BRIEF> The listing below contains a span that opens with the line containing "Traverse Mountain" and closes with the line containing "Medium Work". Return that span exactly.
= = = = =
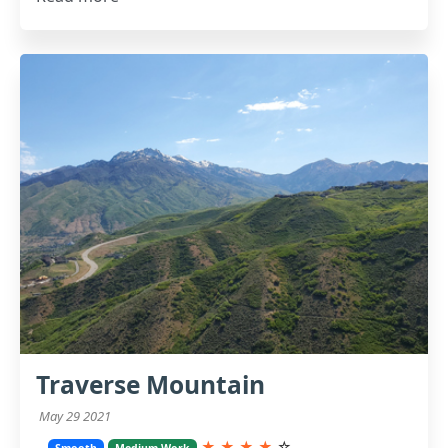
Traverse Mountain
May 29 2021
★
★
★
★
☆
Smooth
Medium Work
= = = = =
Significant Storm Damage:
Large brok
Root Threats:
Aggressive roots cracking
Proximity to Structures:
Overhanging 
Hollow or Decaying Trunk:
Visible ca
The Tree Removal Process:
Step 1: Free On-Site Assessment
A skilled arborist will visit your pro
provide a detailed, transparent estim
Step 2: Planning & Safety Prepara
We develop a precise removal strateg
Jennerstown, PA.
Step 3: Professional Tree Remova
= = = = =
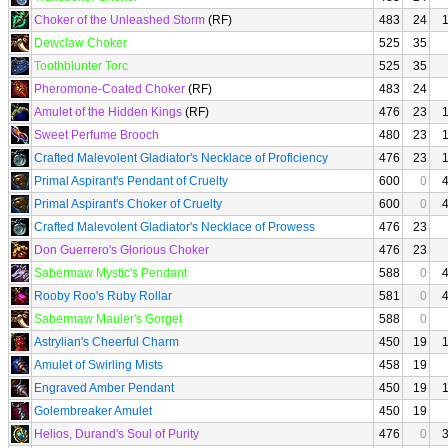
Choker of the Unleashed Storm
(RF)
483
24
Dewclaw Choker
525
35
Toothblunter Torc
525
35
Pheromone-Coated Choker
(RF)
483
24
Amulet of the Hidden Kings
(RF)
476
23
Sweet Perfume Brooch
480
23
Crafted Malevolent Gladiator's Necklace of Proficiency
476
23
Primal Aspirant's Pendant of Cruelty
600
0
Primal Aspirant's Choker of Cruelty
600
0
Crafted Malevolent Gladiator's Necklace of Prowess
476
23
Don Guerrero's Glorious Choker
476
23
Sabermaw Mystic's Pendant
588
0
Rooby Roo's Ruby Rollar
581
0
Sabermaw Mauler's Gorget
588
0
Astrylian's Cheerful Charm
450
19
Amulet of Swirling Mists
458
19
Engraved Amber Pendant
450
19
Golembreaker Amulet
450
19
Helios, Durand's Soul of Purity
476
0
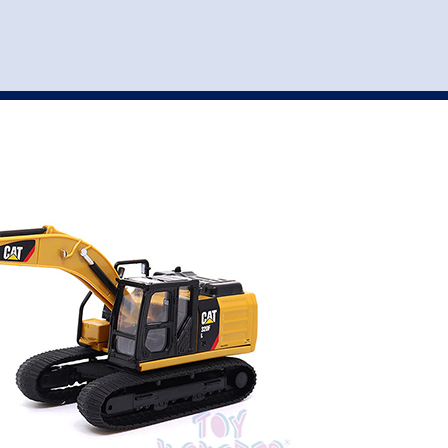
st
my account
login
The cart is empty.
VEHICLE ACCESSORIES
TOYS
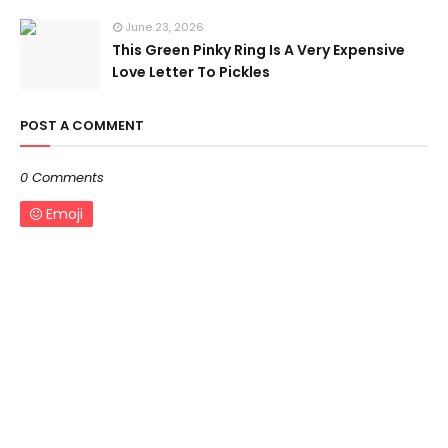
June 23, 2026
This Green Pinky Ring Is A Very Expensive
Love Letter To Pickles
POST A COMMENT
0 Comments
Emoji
= = = = =
SOLUTION FOR THIS TASK>
Traverse Mountain
May 29 2021
★
★
★
★
☆
Smooth
Medium Work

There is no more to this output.